IN A LARGE, COMMUNITY-BASED PRACTICE, THE FREQUENCY OF DYSPLASIA IN IRREGULAR Z-LINES WITH INTESTINAL METAPLASIA IS SIMILAR TO THAT OF SHORT-SEGMENT BARRETT'S ESOPHAGUS

Introduction: Societal guidelines require ≥1cm of esophageal intestinal metaplasia (IM) to diagnose Barrett’s esophagus (BE), and discourage endoscopists from biopsying Z-lines with <1cm of variability, primarily because IM in irregular Z-lines (IMIZL) is assumed to have negligible risk for cancer development. Nevertheless, endoscopists frequently biopsy irregular Z-lines, and it recently has been proposed that many (perhaps most) esophageal adenocarcinomas (EACs) develop from IMIZL. We aimed to compare the frequency of dysplasia (the precursor of EAC) in IMIZL versus BE found in endoscopies performed in clinical practice.

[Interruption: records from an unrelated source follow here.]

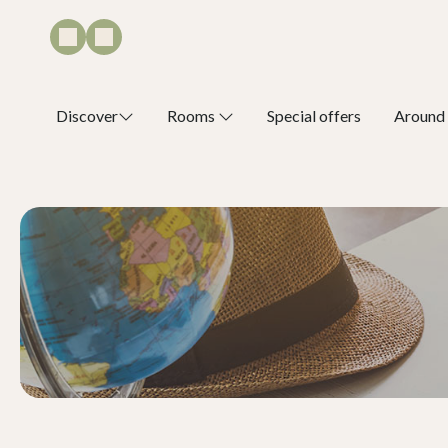
Discover
Rooms
Special offers
Around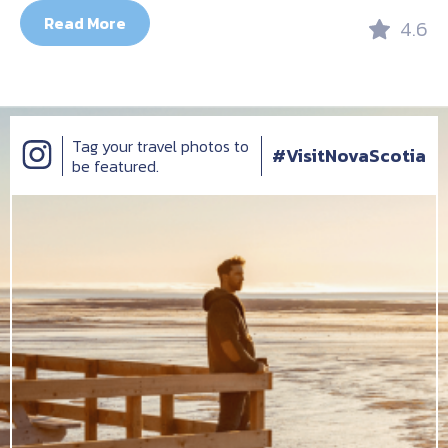
Read More
4.6
Tag your travel photos to
#VisitNovaScotia
be featured.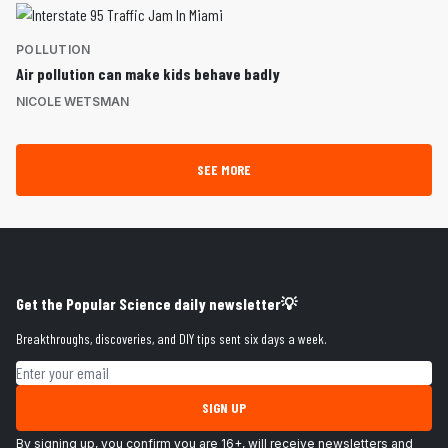
POLLUTION
Air pollution can make kids behave badly
NICOLE WETSMAN
SEE MORE
Get the Popular Science daily newsletter💡
Breakthroughs, discoveries, and DIY tips sent six days a week.
Email address
SIGN UP
By signing up, you confirm you are 16+, will receive newsletters and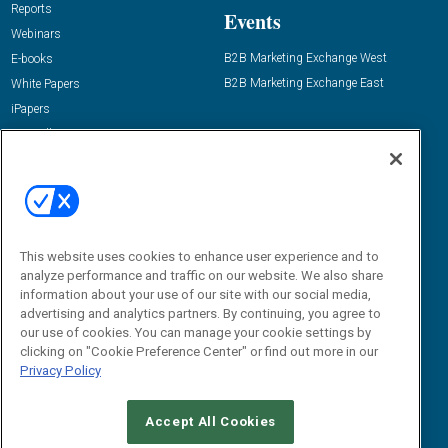
Reports
Events
Webinars
B2B Marketing Exchange West
E-books
B2B Marketing Exchange East
White Papers
iPapers
View All Resources »
Contact Us
Email:
dgrprograms@demandgenreport.com
Social:
This website uses cookies to enhance user experience and to
analyze performance and traffic on our website. We also share
information about your use of our site with our social media,
advertising and analytics partners. By continuing, you agree to
our use of cookies. You can manage your cookie settings by
clicking on "Cookie Preference Center" or find out more in our
Privacy Policy
Ⓒ 2026 Emerald X, LLC. All rights reserved.
Accept All Cookies
ABOUT
CAREERS
AUTHORIZED SERVICE PROVIDERS
EVENT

Methods: We searched the database of a large, community practice-owned pathology laboratory for all cases classified as Barrett’s esophagus (BE) between January 1, 2012 and December 31, 2018. We included only patients who had IM with goblet cells documented on histology, and who had medical records with adequate demographic information and documentation of length of columnar-lined esophagus (CLE). Patients were classified as SSBE (1-3cm CLE), LSBE (≥3cm CLE), IMIZL (<1cm CLE), or IM esophagitis (IM in biopsies of distal esophagus taken for “esophagitis” with location not specified). Medical records were reviewed up to March 2023 for subsequent endoscopies showing development of high-grade dysplasia (HGD) or low-grade dysplasia (LGD). Dysplasia was considered prevalent if found on first endoscopy and incident if found on subsequent endoscopies.

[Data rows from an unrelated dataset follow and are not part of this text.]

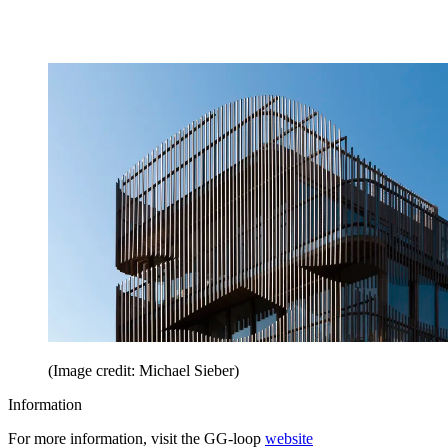
(Image credit: Michael Sieber)
Information
For more information, visit the GG-loop
website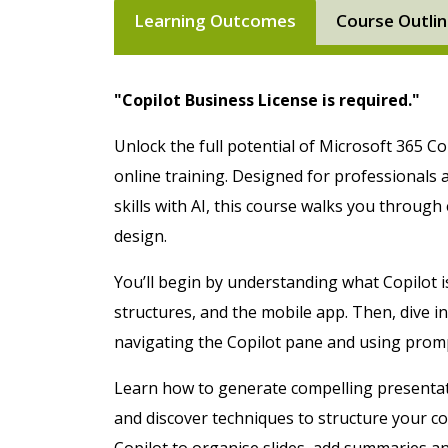
Learning Outcomes
Course Outli
"Copilot Business License is required."
Unlock the full potential of Microsoft 365 Cop
online training. Designed for professionals
skills with AI, this course walks you through
design.
You’ll begin by understanding what Copilot i
structures, and the mobile app. Then, dive in
navigating the Copilot pane and using promp
Learn how to generate compelling presenta
and discover techniques to structure your con
Copilot to organise slides, add summaries and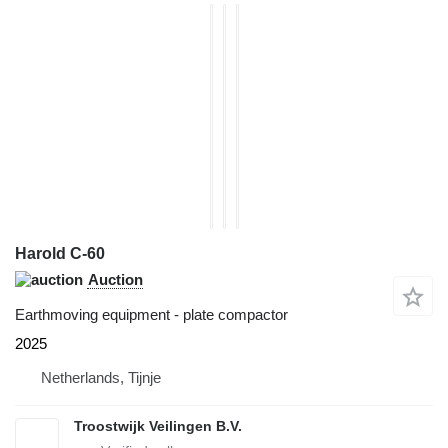
Harold C-60
Auction
Earthmoving equipment - plate compactor
2025
Netherlands, Tijnje
Troostwijk Veilingen B.V.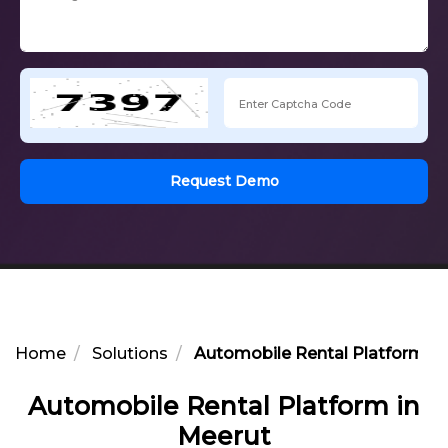
Request Demo
Home
Solutions
Automobile Rental Platform in
Automobile Rental Platform in
Meerut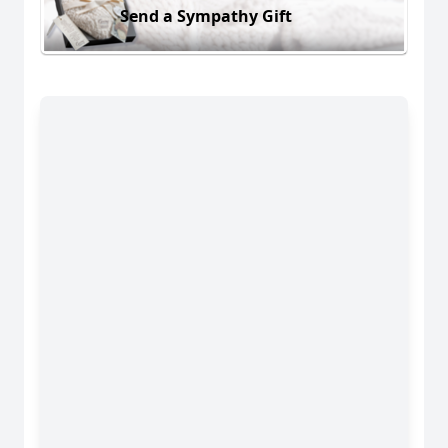
Send a Sympathy Gift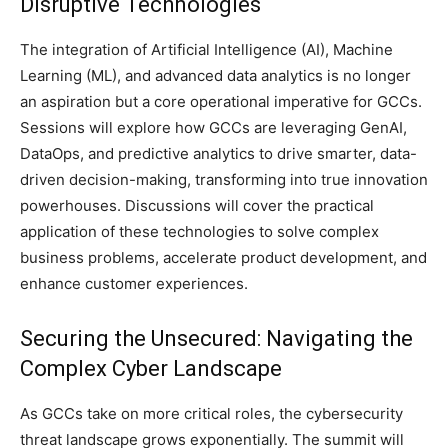
Disruptive Technologies
The integration of Artificial Intelligence (AI), Machine
Learning (ML), and advanced data analytics is no longer
an aspiration but a core operational imperative for GCCs.
Sessions will explore how GCCs are leveraging GenAI,
DataOps, and predictive analytics to drive smarter, data-
driven decision-making, transforming into true innovation
powerhouses. Discussions will cover the practical
application of these technologies to solve complex
business problems, accelerate product development, and
enhance customer experiences.
Securing the Unsecured: Navigating the
Complex Cyber Landscape
As GCCs take on more critical roles, the cybersecurity
threat landscape grows exponentially. The summit will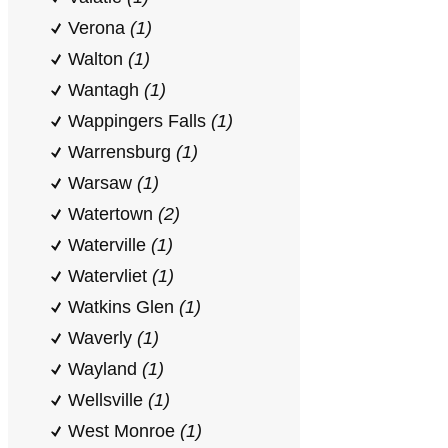
Verona
(1)
Walton
(1)
Wantagh
(1)
Wappingers Falls
(1)
Warrensburg
(1)
Warsaw
(1)
Watertown
(2)
Waterville
(1)
Watervliet
(1)
Watkins Glen
(1)
Waverly
(1)
Wayland
(1)
Wellsville
(1)
West Monroe
(1)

Results: 1,997 individual cases were classified as BE; 862 had documented IM with goblet cells and adequate medical records. Among those 862 study patients, 136 (15.8%) had LSBE, 496 (57.5%) had SSBE, 119 (13.8%) had IMIZL, and 111 (12.9%) had IM esophagitis (Table 1). Demographic data were similar for the 4 groups, but females were more frequent in the IMIZL (48.7%) and IM esophagitis (51.4%) groups than in the LSBE (20.5%) and SSBE (29.2%) groups. The mean length of follow up was 67.7 months. There were 38 total cases of HGD [15 (39.5%) prevalent, 23 (60.5%) incident] and 67 total cases of LGD [45 (67.2%) prevalent, 22 (32.6%) incident]. As expected, rates of prevalent and incident HGD and LGD were considerably higher in LSBE than in the other 3 groups. However, there were no significant differences between the IMIZL and SSBE groups in the rates of prevalent HGD (0.84% IMIZL vs 0.4% SSBE, p=.54), and in the rates of prevalent and incident LGD (prevalent 3.36% IMIZL vs 4.44% SSBE, p=.60; incident 2.52% IMIZL vs 2.62% SSBE, p=.95).

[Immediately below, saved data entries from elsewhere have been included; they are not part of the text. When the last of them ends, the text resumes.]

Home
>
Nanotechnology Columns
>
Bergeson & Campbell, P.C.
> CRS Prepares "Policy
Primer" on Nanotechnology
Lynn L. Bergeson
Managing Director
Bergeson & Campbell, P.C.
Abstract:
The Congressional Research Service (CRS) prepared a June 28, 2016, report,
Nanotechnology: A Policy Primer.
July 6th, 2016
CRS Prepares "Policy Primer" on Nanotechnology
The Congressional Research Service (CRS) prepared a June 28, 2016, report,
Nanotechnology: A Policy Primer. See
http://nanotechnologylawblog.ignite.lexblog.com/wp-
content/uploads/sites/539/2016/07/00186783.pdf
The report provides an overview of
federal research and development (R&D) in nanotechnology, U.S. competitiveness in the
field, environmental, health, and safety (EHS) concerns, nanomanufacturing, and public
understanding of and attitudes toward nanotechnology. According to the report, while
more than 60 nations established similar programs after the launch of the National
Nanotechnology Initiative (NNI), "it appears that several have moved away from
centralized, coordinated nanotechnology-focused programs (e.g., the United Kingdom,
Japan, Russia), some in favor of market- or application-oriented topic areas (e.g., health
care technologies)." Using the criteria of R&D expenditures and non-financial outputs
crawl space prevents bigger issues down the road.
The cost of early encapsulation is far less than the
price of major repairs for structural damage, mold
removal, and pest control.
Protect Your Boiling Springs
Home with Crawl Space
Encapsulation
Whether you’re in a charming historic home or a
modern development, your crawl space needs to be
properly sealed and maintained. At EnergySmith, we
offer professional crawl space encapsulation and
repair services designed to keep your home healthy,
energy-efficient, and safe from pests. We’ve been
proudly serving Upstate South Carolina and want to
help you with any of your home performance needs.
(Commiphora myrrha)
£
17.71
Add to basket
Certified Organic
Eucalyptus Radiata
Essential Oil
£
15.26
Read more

Conclusions: In a large, community-based practice, patients with IM in irregular Z-lines had rates of prevalent HGD, prevalent LGD and incident LGD similar to those of patients with SSBE. These data suggest that the risk of cancer for IMIZL may not be negligible, and support the notion that IMIZL may well be the source of many EACs.